Wir bekamen beide Stellen hier in der Nähe, zwei Kinder wurden geboren und die anfallende Arbeit nahm so zu, dass wir uns Unterstützung dazu holten. – Ein Aufgeben des Blumenfeldes kam für uns nicht mehr in Frage, denn wir hatten mittlerweile das Gefühl hier ein nicht völlig unbedeutendes Stück Infrastruktur geschaffen zu haben.

Tierhaltung

Parallel begannen wir (zunächst zaghaft) wieder Tiere auf dem Hof zu halten:

Die Federviecher lebten auf der Hofweide und wurden täglich von uns aus dem alten Schweinestall auf den Hof getrieben. Immer wenn ich eine Pause auf dem Blumenfeld machte, gesellte ich mich zu Ihnen auf der Weide und man zupfte und knabberte an mir herum. In dem Jahr gelang mir mein Traum, dass mir eine muntere kleine Gösselschar in einer Acht über den Hofplatz folgte.

Angefangen haben wir mit 3 Flugenten und 3 Gänsen…( Naja außerdem gab es zu der Zeit in unserer Wohnung zwei frei fliegende Sittiche…)- An den Flugenten hatten wir wenig Freude, wir haben nur Gras gefüttert, dennoch wurden die Tiere so schwer, dass sie kaum noch laufen konnten und unsere Gänse es nicht leicht mit Ihnen hatten.
Im Jahr drauf gab es also nur noch Gänse und von da an wurden es schrittweise immer mehr…

Später wurden unsere Gänse in der alten „Schweinehütte“ einquartiert, sodass sie hinterm Hof die gesamte Obstwiese nutzen können.

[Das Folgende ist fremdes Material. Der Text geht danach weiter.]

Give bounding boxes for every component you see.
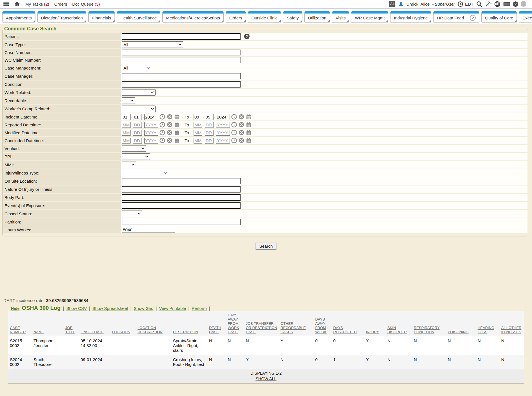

Im September 2020 haben wir (wieder wie früher) die beiden Rasenflächen vor dem Hof als Weiden eingezäunt, sodass sich die Tiere dort um den Baumaufwuchs kümmern und uns mit der Pflege dort behilflich sind.- Mit ein Grund war der trockene Sommer 2019, der die Kapazitäten der Weide für Schafe und mittlerweile jährlich ca. 65 Gänse doch an die Grenze brachte…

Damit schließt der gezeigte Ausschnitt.